As much as I wanted to eat freely, I knew I couldn’t. I’ve already become a slave to the digital number on the scale.
Often, anorexia and other eating disorders are extenuating consequences of depression. For me, it was the other way around.
Deprived of energy, listless and exhausted day and night, I lost interest in things I used to love: running, interacting with others, and socializing. Depression soaked up all my vitality like a piece of dry sponge.
I sincerely hated my family, my friends, my life. I even developed a morbid thought of suicide. How relieving would it be just to jump off the balcony and let all my agony disappear?
The most painful part about my experience was that I had no one to talk to; but it was my fault. I voluntarily refused to seek counsel, I eagerly denied all accusation, and I adamantly avoided my parents’ reaching hands. To me, their concern just sounded like nagging annoyances.

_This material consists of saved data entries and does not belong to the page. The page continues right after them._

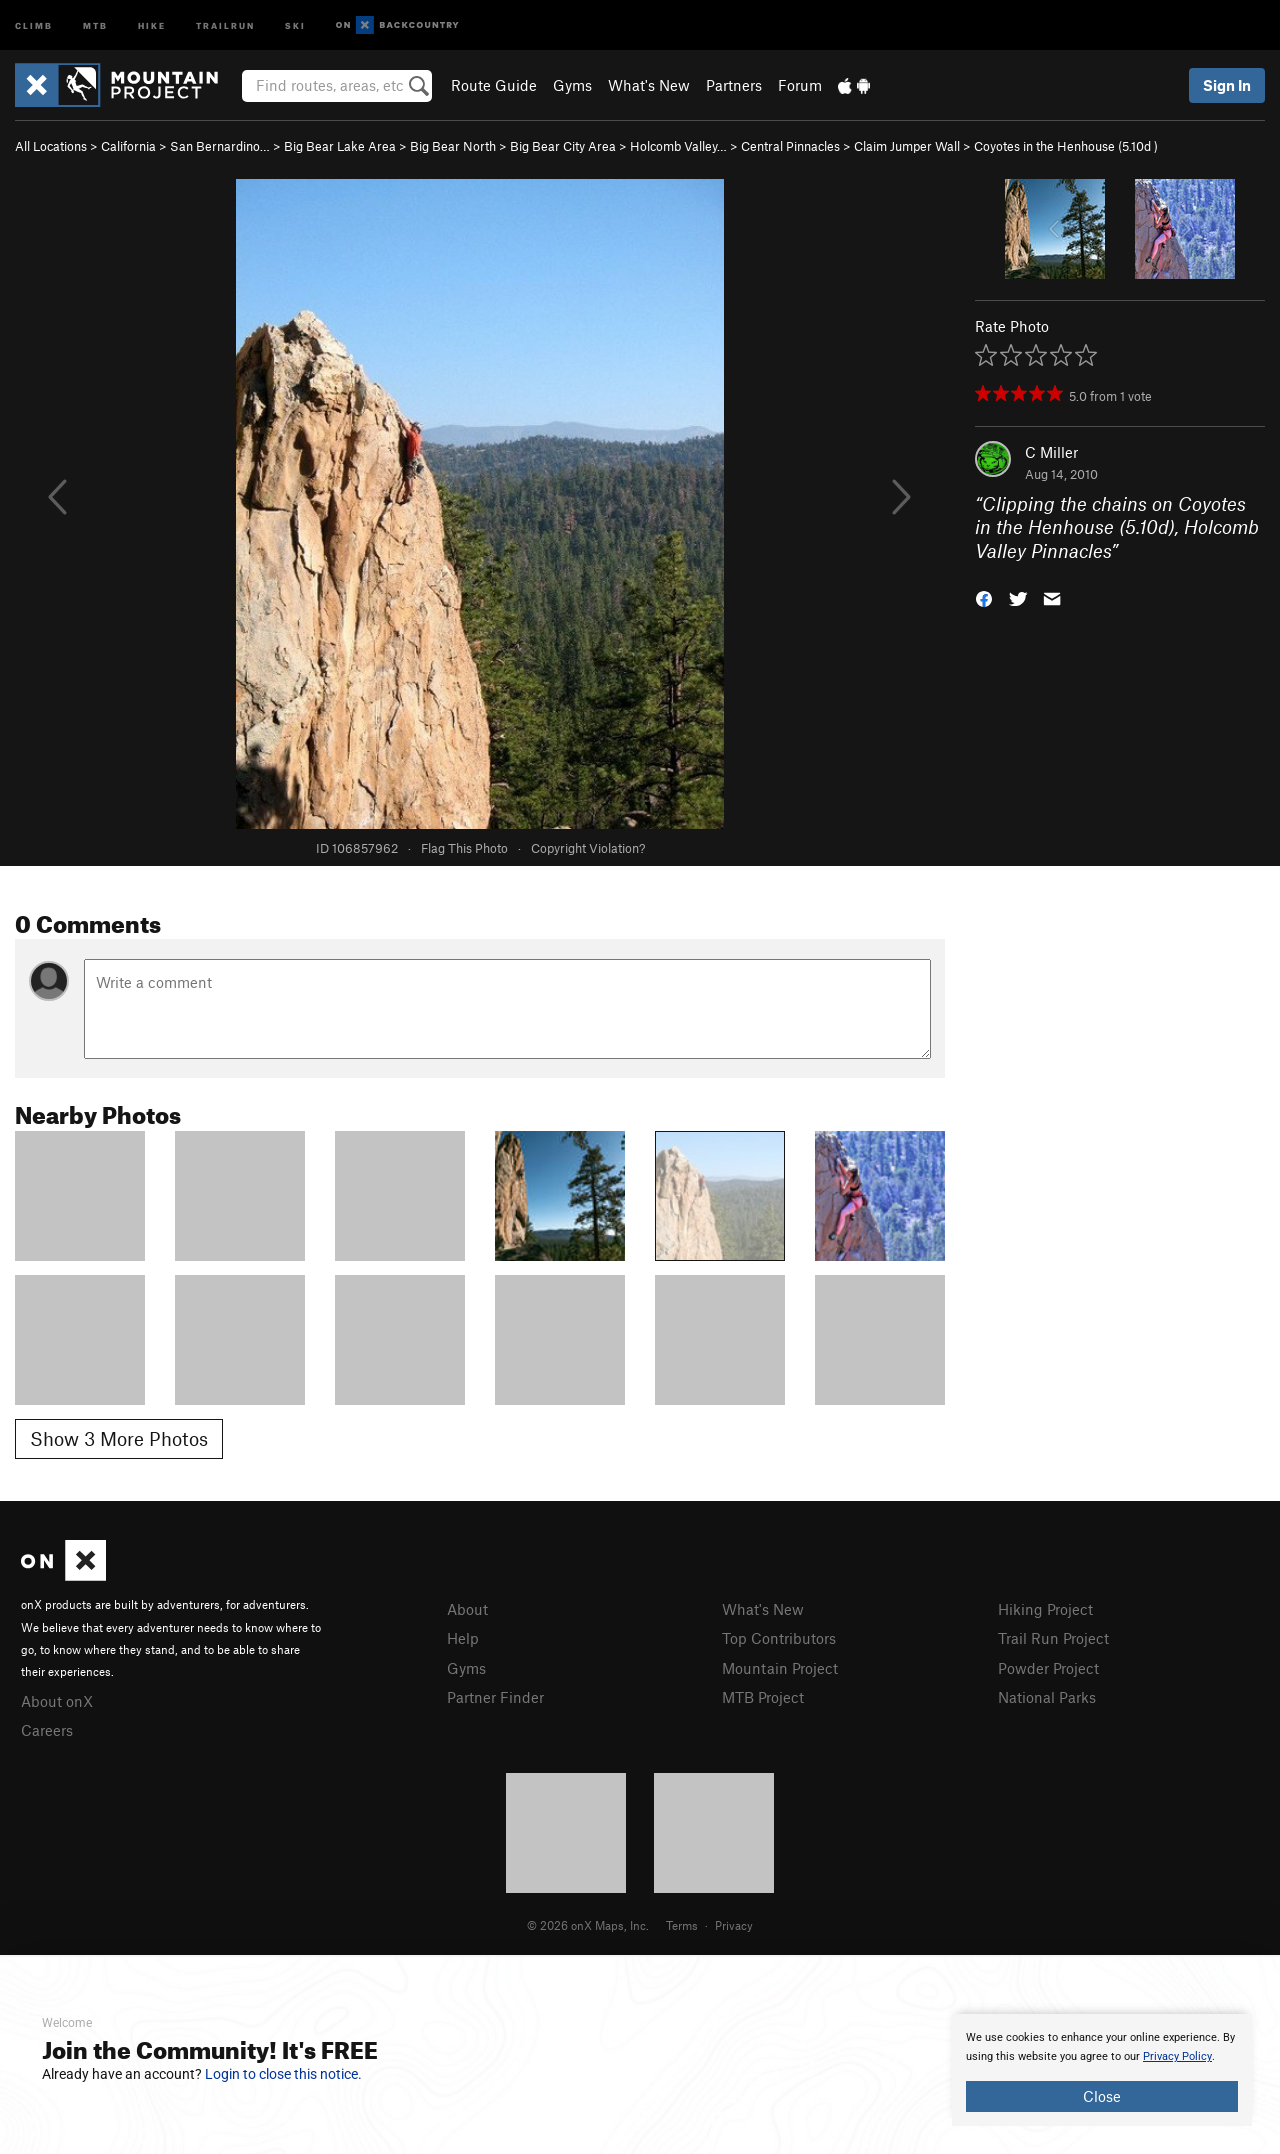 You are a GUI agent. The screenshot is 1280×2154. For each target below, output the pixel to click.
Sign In (1227, 85)
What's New (649, 85)
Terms (682, 1925)
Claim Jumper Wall (907, 146)
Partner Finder (495, 1697)
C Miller (1051, 452)
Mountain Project (780, 1668)
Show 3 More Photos (119, 1438)
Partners (734, 85)
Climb (34, 24)
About (467, 1609)
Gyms (572, 85)
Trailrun (225, 24)
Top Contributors (779, 1638)
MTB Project (763, 1697)
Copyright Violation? (588, 848)
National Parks (1047, 1697)
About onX (57, 1701)
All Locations (51, 146)
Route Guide (494, 85)
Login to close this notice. (283, 2074)
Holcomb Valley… (678, 146)
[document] (1102, 2070)
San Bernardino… (220, 146)
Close (1102, 2096)
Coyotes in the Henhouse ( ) (1066, 146)
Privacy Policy (1177, 2056)
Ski (295, 24)
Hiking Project (1045, 1609)
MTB (95, 24)
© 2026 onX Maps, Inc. (588, 1925)
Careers (47, 1730)
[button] (984, 597)
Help (463, 1638)
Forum (800, 85)
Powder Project (1048, 1668)
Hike (152, 24)
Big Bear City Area (563, 146)
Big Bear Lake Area (340, 146)
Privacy (734, 1925)
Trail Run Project (1053, 1638)
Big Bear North (453, 146)
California (128, 146)
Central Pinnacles (790, 146) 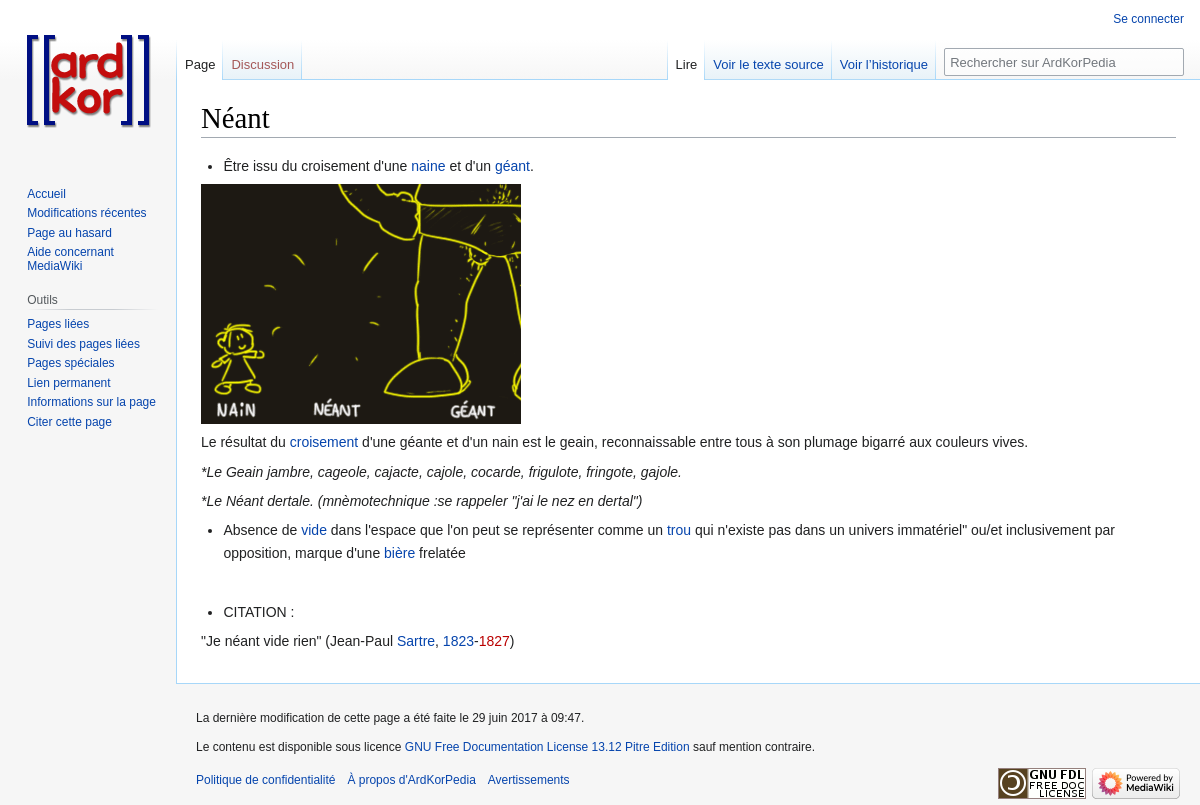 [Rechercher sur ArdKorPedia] (1064, 62)
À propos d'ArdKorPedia (411, 780)
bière (399, 553)
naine (428, 166)
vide (314, 530)
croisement (324, 442)
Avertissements (529, 780)
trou (679, 530)
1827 (494, 641)
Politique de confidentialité (265, 780)
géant (512, 166)
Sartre (416, 641)
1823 (458, 641)
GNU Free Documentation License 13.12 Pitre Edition (547, 747) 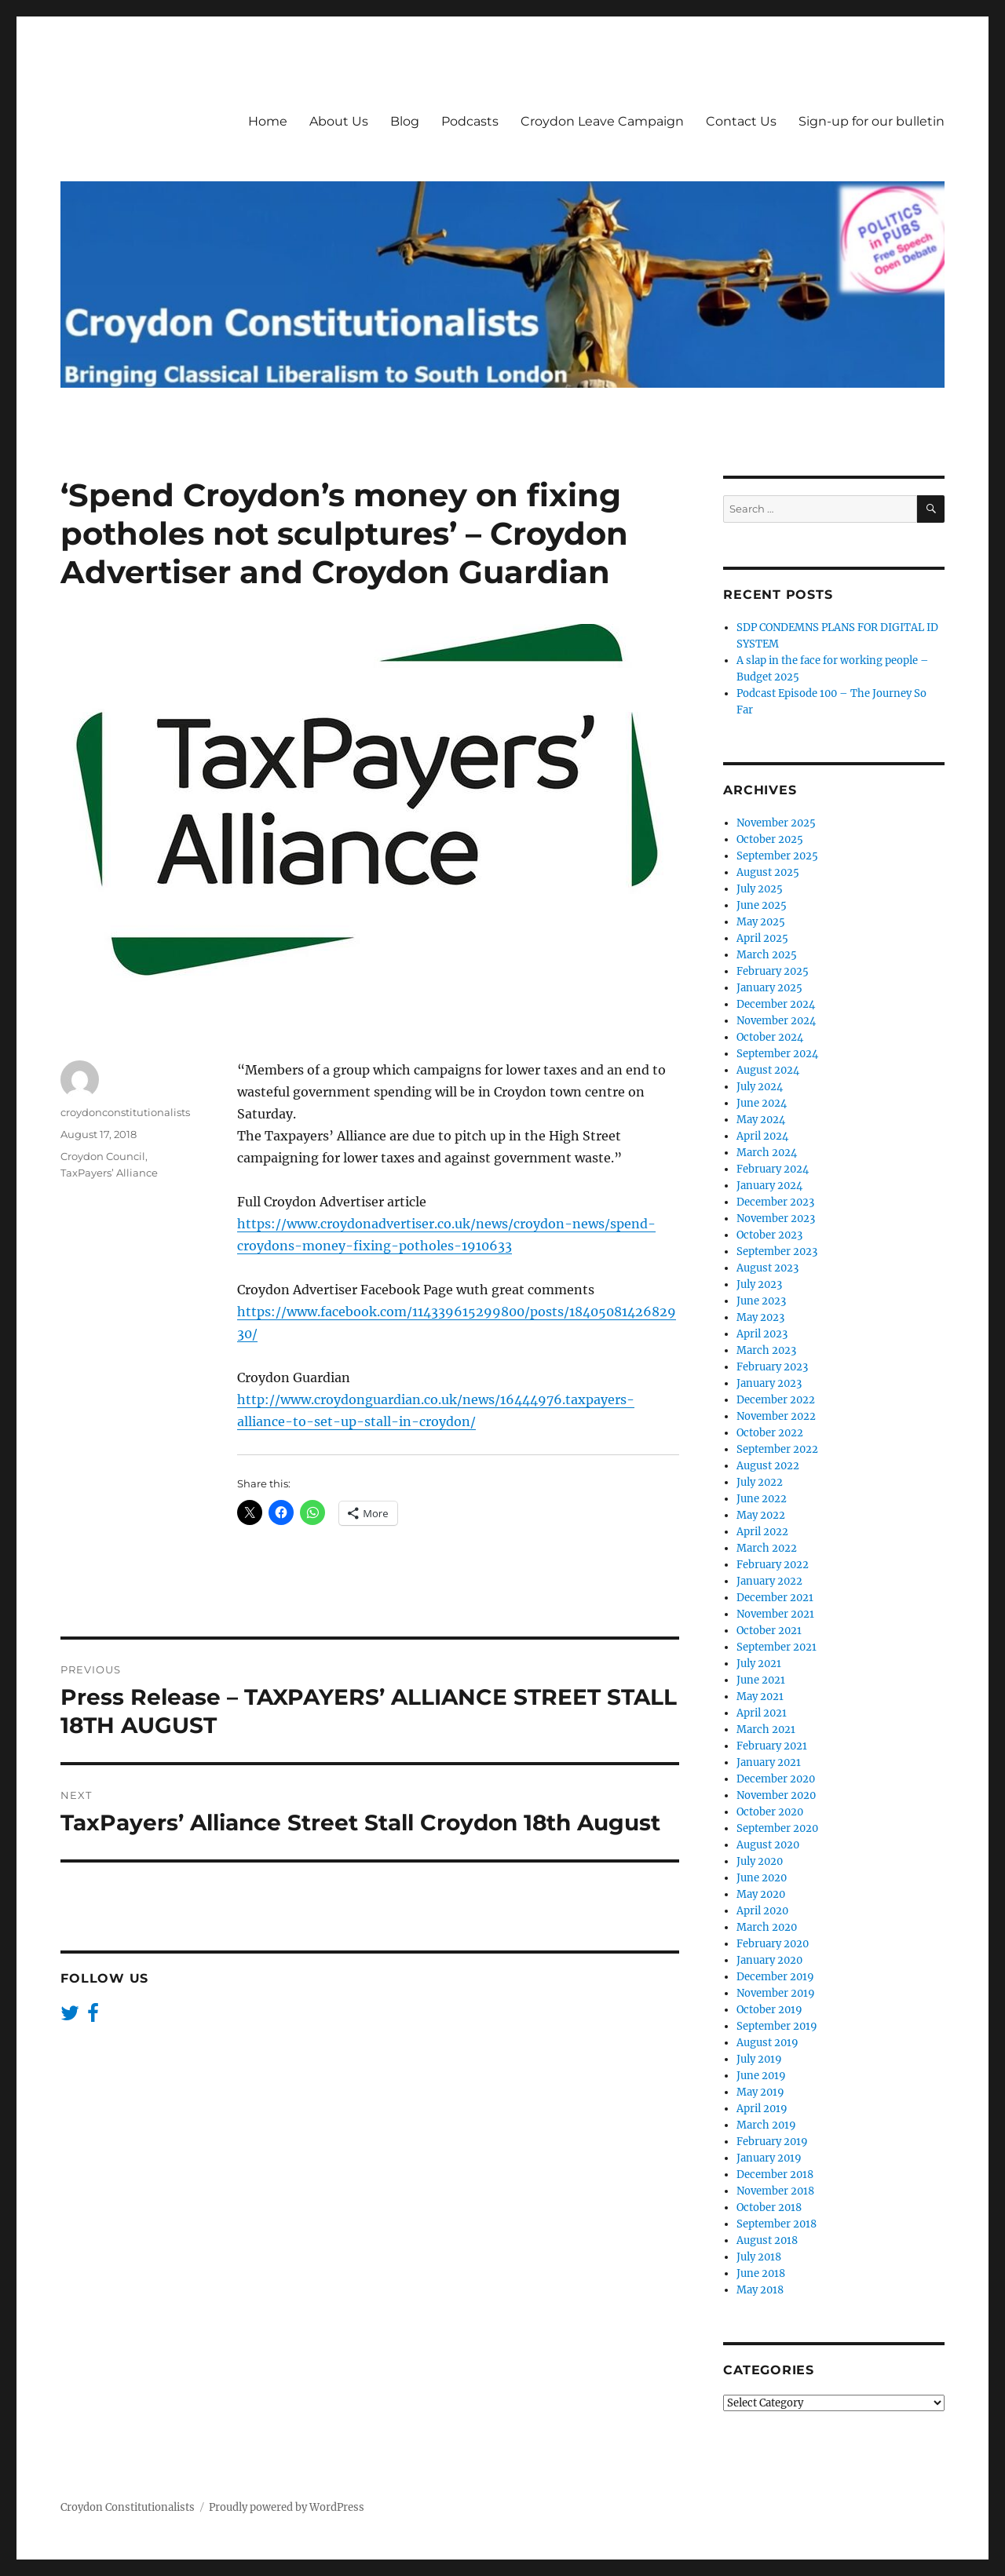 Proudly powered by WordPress (286, 2507)
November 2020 (776, 1795)
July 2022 (759, 1482)
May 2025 (760, 922)
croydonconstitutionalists (125, 1112)
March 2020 (766, 1927)
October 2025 (769, 839)
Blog (404, 121)
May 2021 (760, 1696)
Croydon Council (102, 1156)
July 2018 (758, 2257)
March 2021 (765, 1729)
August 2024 (767, 1070)
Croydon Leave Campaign (602, 121)
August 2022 (767, 1465)
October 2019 (769, 2009)
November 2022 (776, 1416)
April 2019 (762, 2108)
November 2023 (775, 1218)
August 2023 (767, 1268)
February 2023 (772, 1367)
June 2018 (760, 2273)
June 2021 (760, 1680)
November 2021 (775, 1614)
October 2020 (769, 1812)
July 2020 (759, 1861)
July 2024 (759, 1086)
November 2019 (775, 1993)
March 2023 (766, 1350)
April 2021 (761, 1713)
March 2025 (766, 954)
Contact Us (741, 121)
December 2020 (775, 1779)
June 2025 (761, 905)
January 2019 (769, 2158)
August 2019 (767, 2042)
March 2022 (766, 1548)
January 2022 (769, 1581)
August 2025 (767, 872)
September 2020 (777, 1828)
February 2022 (772, 1564)
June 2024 (761, 1103)
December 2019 (775, 1976)
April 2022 (762, 1531)
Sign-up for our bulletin (872, 121)
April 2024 (762, 1136)
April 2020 (762, 1910)
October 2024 (769, 1037)
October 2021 (769, 1630)
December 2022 (775, 1400)
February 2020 (772, 1943)
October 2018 (769, 2207)
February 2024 (772, 1169)
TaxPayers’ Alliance (109, 1172)
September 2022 (777, 1449)
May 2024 (760, 1119)
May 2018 (760, 2290)
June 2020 (761, 1878)
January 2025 (769, 987)
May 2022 (760, 1515)
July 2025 (759, 889)
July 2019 (759, 2059)
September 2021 (776, 1647)
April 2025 (762, 938)
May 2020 (760, 1894)
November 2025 (776, 823)
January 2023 (769, 1383)
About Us (338, 121)
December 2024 (775, 1004)
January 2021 (768, 1762)
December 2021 (774, 1597)
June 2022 (761, 1498)
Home (267, 121)
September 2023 (776, 1251)
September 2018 (776, 2224)
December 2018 (774, 2174)
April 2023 (762, 1334)
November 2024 (776, 1020)
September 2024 (777, 1053)
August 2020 (767, 1845)
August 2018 (767, 2240)
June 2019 (761, 2075)
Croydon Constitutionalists (127, 2507)
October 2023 (769, 1235)
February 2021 (771, 1746)
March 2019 (766, 2125)
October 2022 (769, 1432)
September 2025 (777, 856)
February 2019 (772, 2141)
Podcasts (470, 121)
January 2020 (769, 1960)
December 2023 (775, 1202)
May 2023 (760, 1317)
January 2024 (769, 1185)
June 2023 (761, 1301)
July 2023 (759, 1284)
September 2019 (776, 2026)
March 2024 (766, 1152)
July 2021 (758, 1663)
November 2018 (775, 2191)
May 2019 (760, 2092)
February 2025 (772, 971) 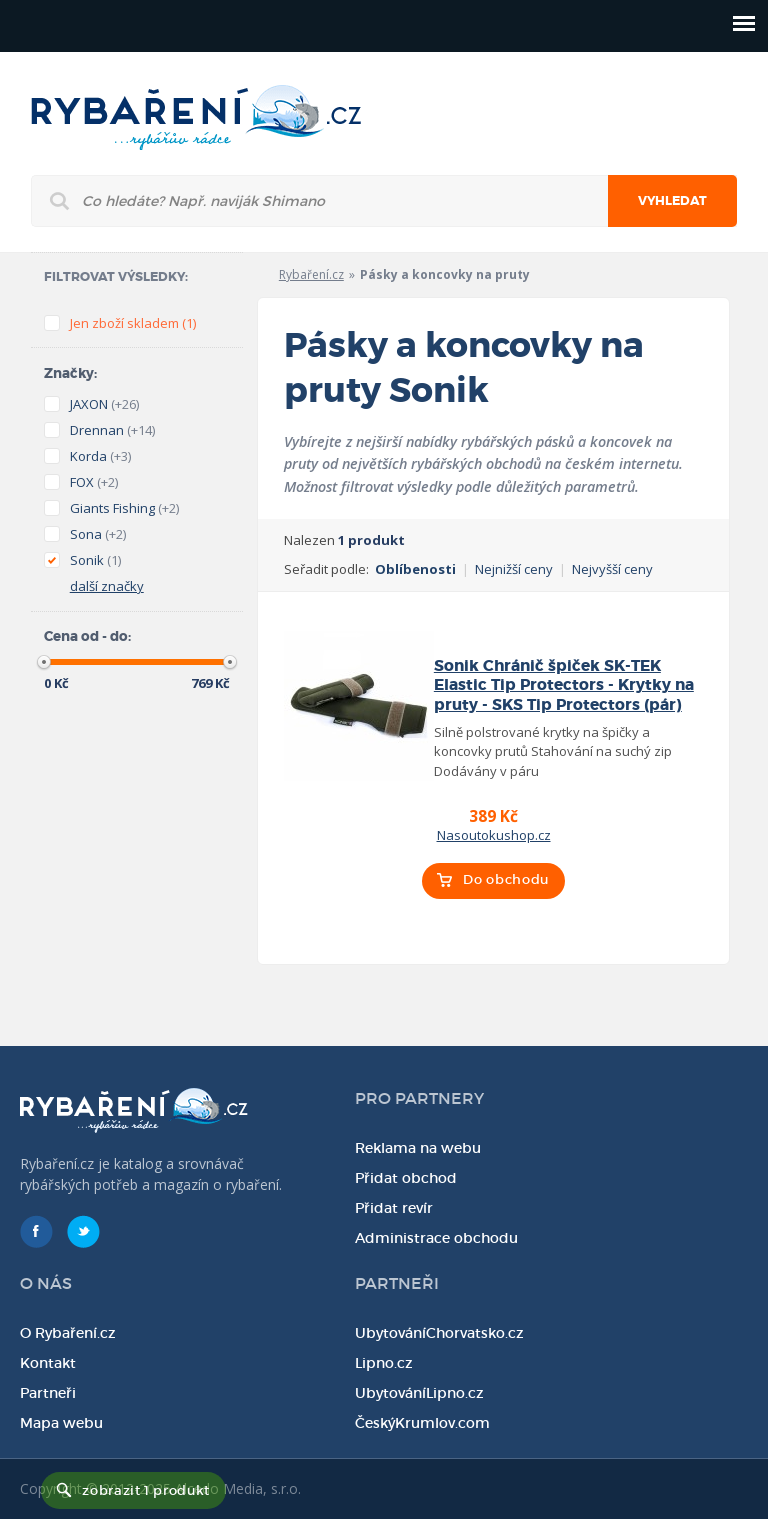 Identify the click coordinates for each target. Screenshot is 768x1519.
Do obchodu (506, 879)
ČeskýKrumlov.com (422, 1423)
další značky (107, 586)
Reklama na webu (418, 1148)
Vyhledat (672, 201)
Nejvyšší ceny (612, 569)
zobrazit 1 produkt (146, 1490)
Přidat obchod (406, 1178)
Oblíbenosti (415, 569)
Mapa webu (61, 1423)
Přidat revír (394, 1208)
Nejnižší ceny (514, 569)
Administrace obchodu (436, 1238)
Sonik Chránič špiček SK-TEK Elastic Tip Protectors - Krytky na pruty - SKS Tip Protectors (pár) (564, 685)
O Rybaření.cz (68, 1333)
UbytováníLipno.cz (419, 1393)
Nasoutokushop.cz (494, 835)
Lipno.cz (384, 1363)
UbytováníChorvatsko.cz (439, 1333)
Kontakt (48, 1363)
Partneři (48, 1393)
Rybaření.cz (311, 274)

I shunned myself completely from the society. I became a recluse, a hermit, the modern day Emily Dickinson. Whatever you want to call it.
Presently, as I inscribe this word, I am still a depressed anorexic. As I mentioned earlier, it’s not easy to escape depression. I still don’t talk half, I mean, one tenth, as much as I used to. I still cut my whole wheat bagel into eight sectional pieces and eat it raw without cream cheese or other “extra calorie” embellishments.
But the difference from nine months ago is that I am trying. Trying to recover.
Last Saturday, I completed a 15-mile bike ride around the perimeter of Davis. Afterwards, I enjoyed a glass of enriching, homemade fruit smoothie and a heaping bowl of marinara pasta. I even awarded myself with a piece of banana crème pie from Baker’s square (though I skipped the crust).
Next week, I’m thinking about biking to Dixon. Then I’ll indulge on one entire chocolate chip bagel smothered with rich, full-fat cream cheese.
I am ready to squeeze that sponge and unleash my happiness.